We used primer between each panel. Creating a sound atmosphere akin to the inside of a prison cell was also an issue and required a hard work in mixing during post-production.
Calibration was also demanding to preserve the same colorimetry during the clip and obtain the same greyish atmosphere you have in Silence of the lambs.
Which were the great moments?
Excitement was there from the preparation phase because of all the challenges we were eager to take on.
On my part, there were several great moments on this project. First when we found our 2 actors – Elisa and Richard- then when I saw the potential I had to play with during rehearsals.
Finalising the set design was also a great relief/ joy because it was one of the main challenges and we got what we expected. The shoot was a great moment as everything was unfolding. The editing and looking through the rushes confirmed a good shoot. In short, great times with the team and actors.
Why this clip?
For many reasons. First because it’s a legendary clip, this first tensed encounter between Hannibal and Clarice was perfectly acted and Hopkin’s character unsettles you in a very subtle way.
I like big challenges and this clip offered many: the acting and the set mainly.
This clip was also a change for everyone to enjoy themselves: from the equipment perspective you had to use a Dolly (a wheeled cart) and a crane.

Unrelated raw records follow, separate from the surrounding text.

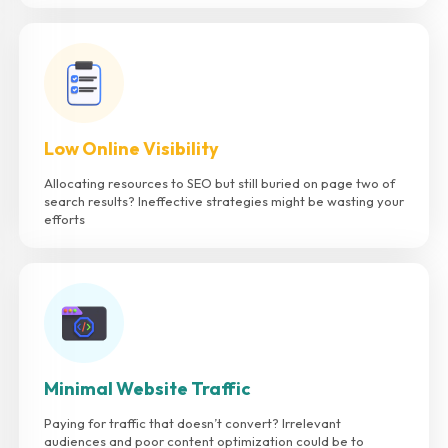
Low Online Visibility
Allocating resources to SEO but still buried on page two of
search results? Ineffective strategies might be wasting your
efforts
Minimal Website Traffic
Paying for traffic that doesn’t convert? Irrelevant
audiences and poor content optimization could be to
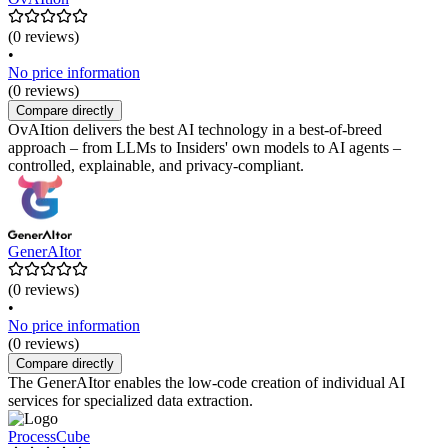
(0 reviews)
•
No price information
(0 reviews)
Compare directly
OvAItion delivers the best AI technology in a best-of-breed
approach – from LLMs to Insiders' own models to AI agents –
controlled, explainable, and privacy-compliant.
GenerAItor
(0 reviews)
•
No price information
(0 reviews)
Compare directly
The GenerAItor enables the low-code creation of individual AI
services for specialized data extraction.
ProcessCube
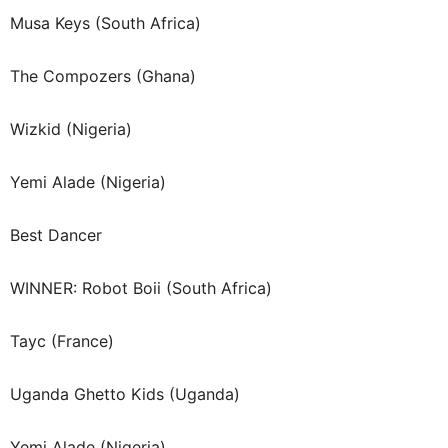
Musa Keys (South Africa)
The Compozers (Ghana)
Wizkid (Nigeria)
Yemi Alade (Nigeria)
Best Dancer
WINNER: Robot Boii (South Africa)
Tayc (France)
Uganda Ghetto Kids (Uganda)
Yemi Alade (Nigeria)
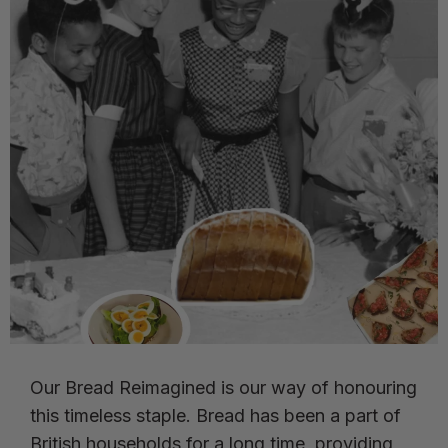
Our Bread Reimagined is our way of honouring
this timeless staple. Bread has been a part of
British households for a long time, providing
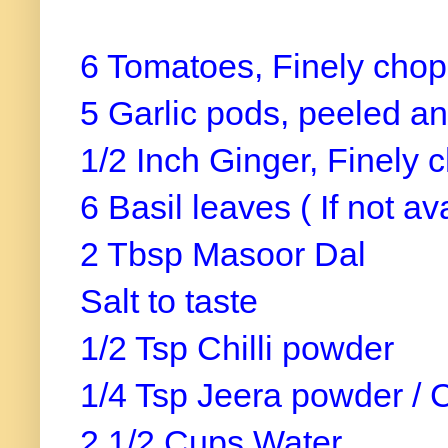
6 Tomatoes, Finely cho
5 Garlic pods, peeled a
1/2 Inch Ginger, Finely
6 Basil leaves ( If not av
2 Tbsp Masoor Dal
Salt to taste
1/2 Tsp Chilli powder
1/4 Tsp Jeera powder /
2 1/2 Cups Water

Same with the frame with several panoramic moves, the light needed constant tweaking, the set needed to be the same as the original cell and on my part, directing the actors to get the great subtility of Hannibal’s acting, the professionalism Clarice is struggling to preserve but also the eye contact between the two actors to create the tension and this unsettling feeling.
In conclusion: I think everyone loved their job and everybody is very proud. It is a beautiful project, and I am very happy with the team!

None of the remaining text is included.